On 27 April 1925, Shirk arrived at Pearl Harbor with the United States Fleet for combined exercises. On 1 July, the Battle Fleet sailed on a goodwill cruise to the Southwest Pacific, and Shirk visited Melbourne; Lyttelton and Wellington; and American Samoa before returning to San Diego on 26 September. She was overhauled at Mare Island from 11 January to 26 February 1926 and operated out of San Diego until departing on 14 June for summer exercises off Washington. She returned to San Diego on 1 September 1926 and again received repairs at Mare Island from 30 December 1926 to 4 February 1927.

On 7 February 1927, Shirk sailed from San Diego and participated in exercises off Panama and, after transiting the Canal on 5 March, operated in the Caribbean with the fleet. She departed the Caribbean on 22 April and visited New York, and conducted a joint Army and Navy exercise in Narragansett Bay before arriving at Hampton Roads on 29 May 1927 for the Presidential review. She arrived in the Panama Canal Zone on 9 June 1927 for duty off Nicaragua with the Special Service Squadron, protecting lives and property of American and other foreign nationals there supporting peacekeeping operations. She patrolled off Nicaragua from 1 to 23 July, and returned to San Diego on 23 August. During operations off San Diego, she rescued a disabled man on SS Georgian and carried him into port on 29 August.
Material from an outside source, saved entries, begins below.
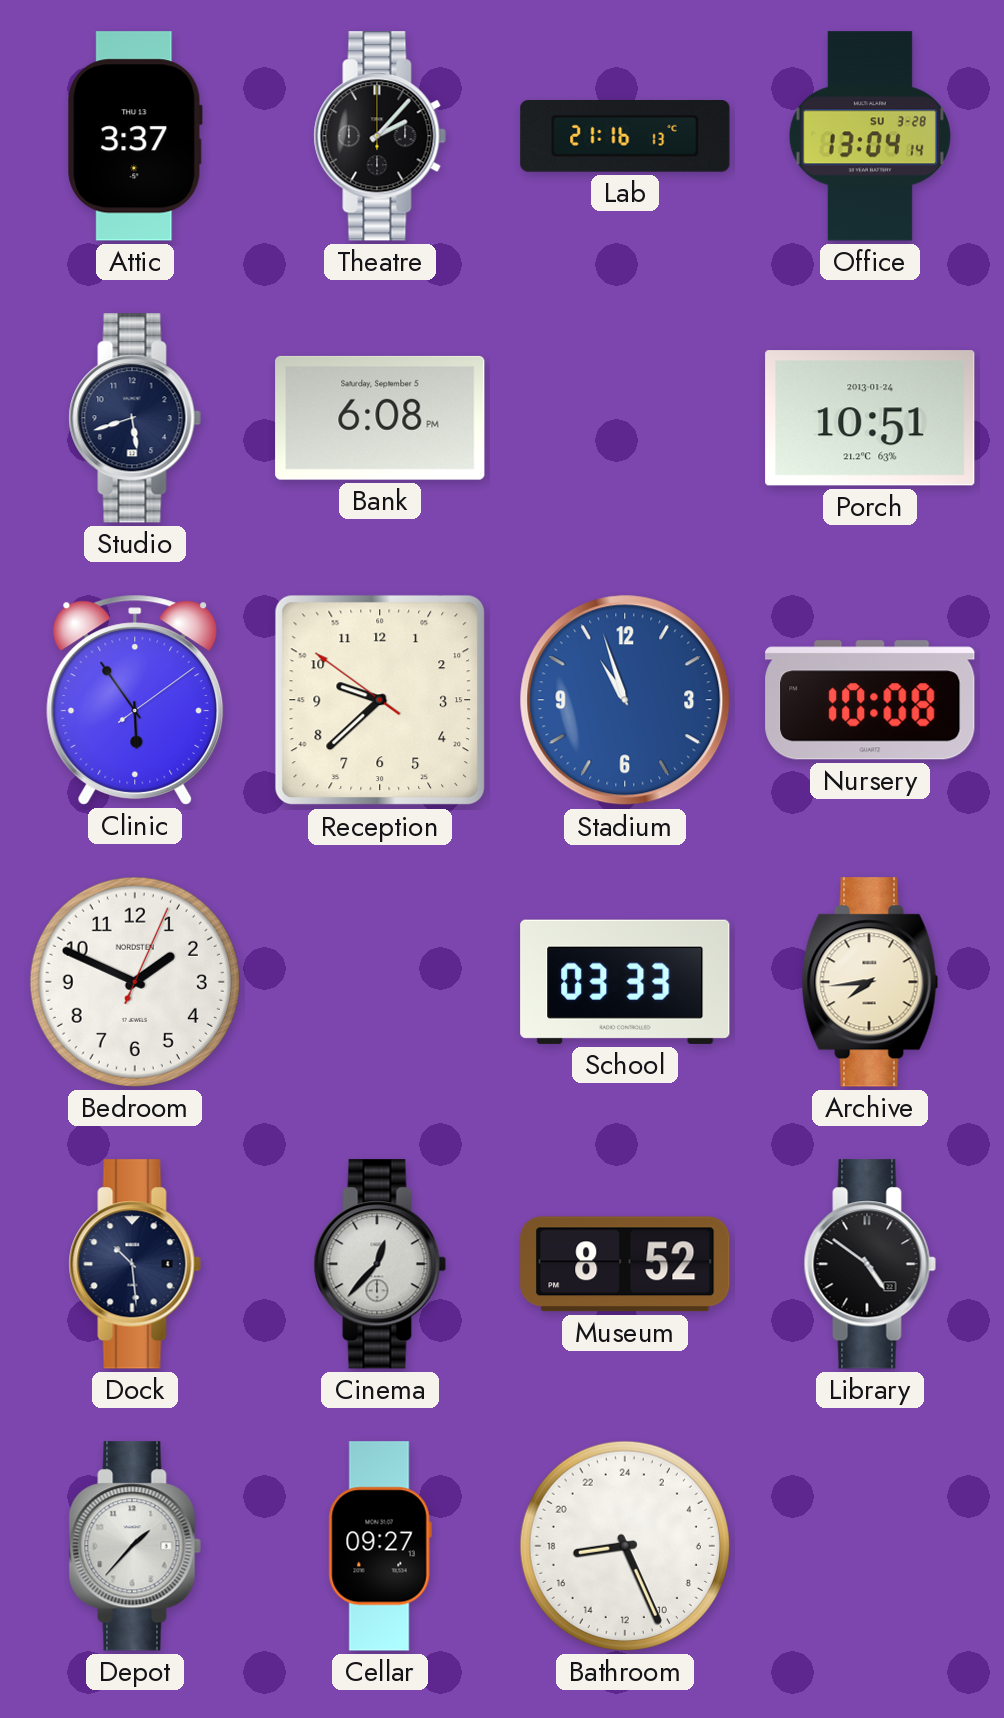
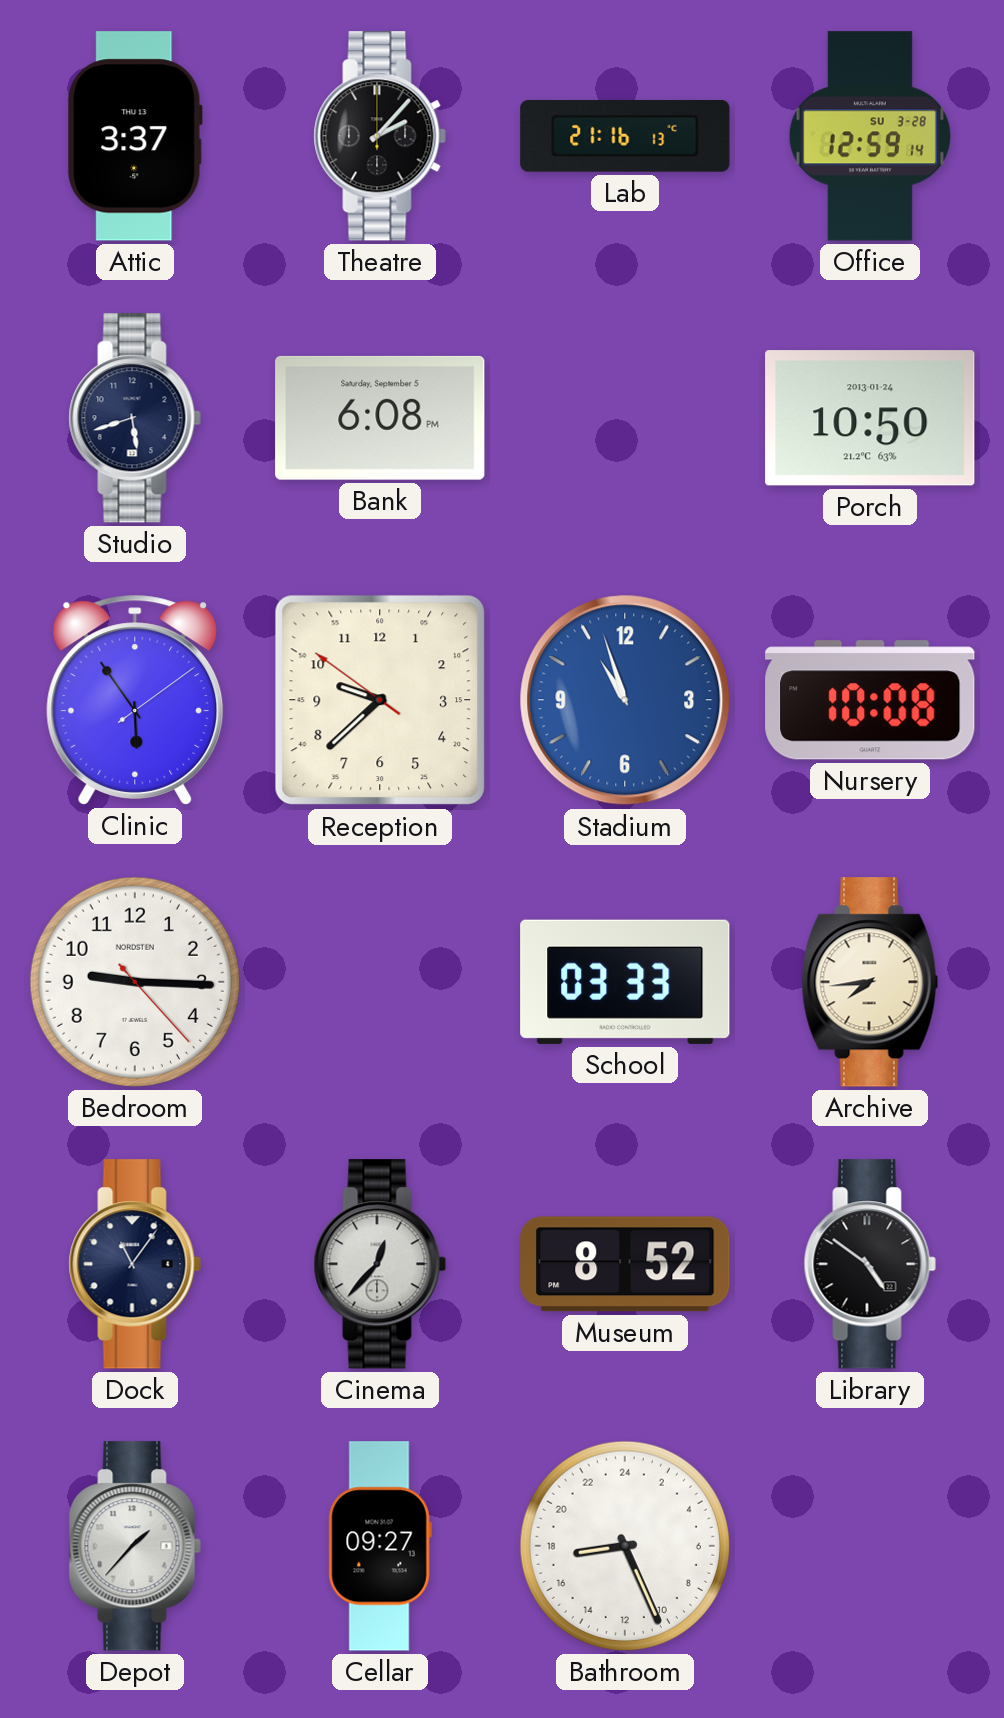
Office: 13:04 -> 12:59
Porch: 10:51 -> 10:50
Bedroom: 1:49 -> 9:15
Dock: 10:29 -> 11:06
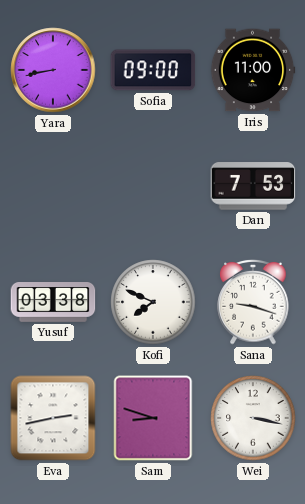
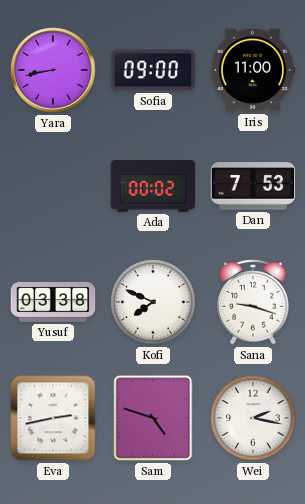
Ada: none -> 00:02
Sam: 8:48 -> 4:48
Wei: 3:17 -> 2:17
Shirk underwent overhaul at Mare Island from 26 February to 11 April 1928 and arrived at Pearl Harbor on 28 April with the fleet, having participated in Fleet Problem VIII en route. She returned to San Diego on 23 June and operated there for the rest of the year. Between 27 January and 6 February 1929, she participated in fleet exercises off Panama, and then underwent overhaul at Mare Island from 24 February to 20 June.

==Fate==
She then operated at San Diego until she was decommissioned there on 8 February 1930. Shirk was struck from the Navy list on 22 July 1930, scrapped at Mare Island, and her hulk sold there on 27 January 1931 to P. J. Willett.

As of 2012, no other U.S. Navy ship has been named Shirk.